[Dataset entries]
◆ ◆ ◆

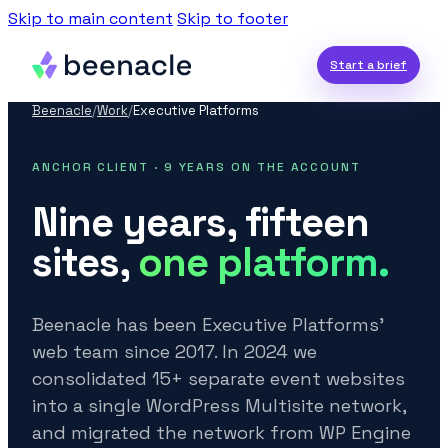
Skip to main content
Skip to footer
Start a brief
Beenacle
/
Work
/
Executive Platforms
ANCHOR CLIENT · 9 YEARS ON THE ACCOUNT
Nine years, fifteen
sites,
one platform.
Beenacle has been Executive Platforms’
web team since 2017. In 2024 we
consolidated 15+ separate event websites
into a single WordPress Multisite network,
and migrated the network from WP Engine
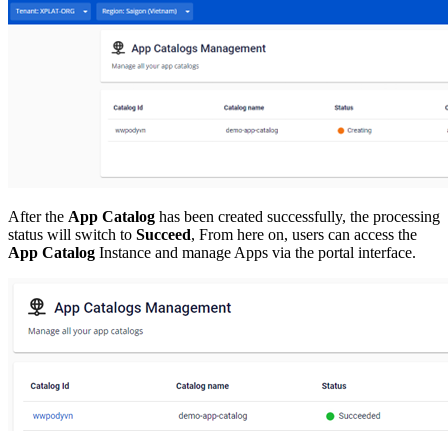
After the
App Catalog
has been created successfully, the processing
status will switch to
Succeed
, From here on, users can access the
App Catalog
Instance and manage Apps via the portal interface.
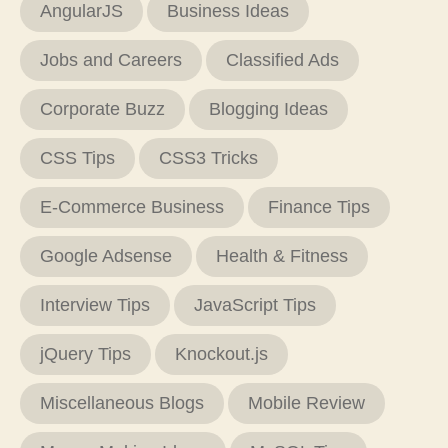
AngularJS
Business Ideas
Jobs and Careers
Classified Ads
Corporate Buzz
Blogging Ideas
CSS Tips
CSS3 Tricks
E-Commerce Business
Finance Tips
Google Adsense
Health & Fitness
Interview Tips
JavaScript Tips
jQuery Tips
Knockout.js
Miscellaneous Blogs
Mobile Review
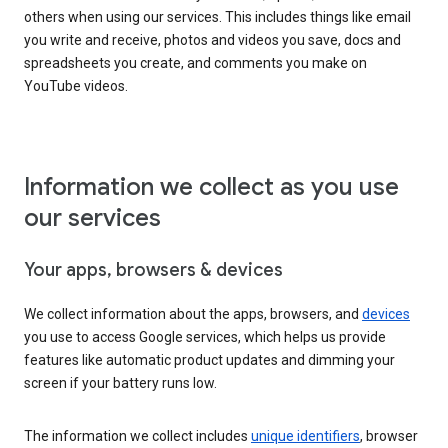
others when using our services. This includes things like email
you write and receive, photos and videos you save, docs and
spreadsheets you create, and comments you make on
YouTube videos.
Information we collect as you use
our services
Your apps, browsers & devices
We collect information about the apps, browsers, and
devices
you use to access Google services, which helps us provide
features like automatic product updates and dimming your
screen if your battery runs low.
The information we collect includes
unique identifiers
, browser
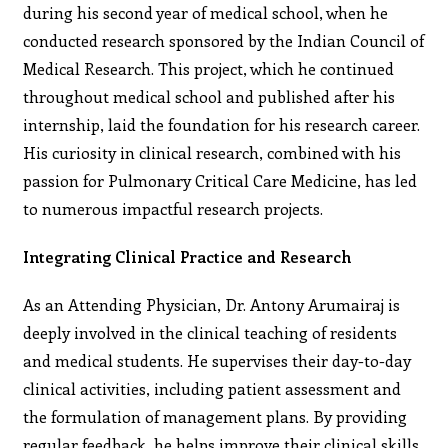
during his second year of medical school, when he
conducted research sponsored by the Indian Council of
Medical Research. This project, which he continued
throughout medical school and published after his
internship, laid the foundation for his research career.
His curiosity in clinical research, combined with his
passion for Pulmonary Critical Care Medicine, has led
to numerous impactful research projects.
Integrating Clinical Practice and Research
As an Attending Physician, Dr. Antony Arumairaj is
deeply involved in the clinical teaching of residents
and medical students. He supervises their day-to-day
clinical activities, including patient assessment and
the formulation of management plans. By providing
regular feedback, he helps improve their clinical skills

◆ ◆ ◆

Work order -> Leave the pictures behind and repeat each entry exactly.

Exercise output ->
Skip to main content
Skip to footer
Start a brief
Beenacle
/
Work
/
Executive Platforms
ANCHOR CLIENT · 9 YEARS ON THE ACCOUNT
Nine years, fifteen
sites,
one platform.
Beenacle has been Executive Platforms’
web team since 2017. In 2024 we
consolidated 15+ separate event websites
into a single WordPress Multisite network,
and migrated the network from WP Engine
After the
App Catalog
has been created successfully, the processing
status will switch to
Succeed
, From here on, users can access the
App Catalog
Instance and manage Apps via the portal interface.
AngularJS
Business Ideas
Jobs and Careers
Classified Ads
Corporate Buzz
Blogging Ideas
CSS Tips
CSS3 Tricks
E-Commerce Business
Finance Tips
Google Adsense
Health & Fitness
Interview Tips
JavaScript Tips
jQuery Tips
Knockout.js
Miscellaneous Blogs
Mobile Review
others when using our services. This includes things like email
you write and receive, photos and videos you save, docs and
spreadsheets you create, and comments you make on
YouTube videos.
Information we collect as you use
our services
Your apps, browsers & devices
We collect information about the apps, browsers, and
devices
you use to access Google services, which helps us provide
features like automatic product updates and dimming your
screen if your battery runs low.
The information we collect includes
unique identifiers
, browser
during his second year of medical school, when he
conducted research sponsored by the Indian Council of
Medical Research. This project, which he continued
throughout medical school and published after his
internship, laid the foundation for his research career.
His curiosity in clinical research, combined with his
passion for Pulmonary Critical Care Medicine, has led
to numerous impactful research projects.
Integrating Clinical Practice and Research
As an Attending Physician, Dr. Antony Arumairaj is
deeply involved in the clinical teaching of residents
and medical students. He supervises their day-to-day
clinical activities, including patient assessment and
the formulation of management plans. By providing
regular feedback, he helps improve their clinical skills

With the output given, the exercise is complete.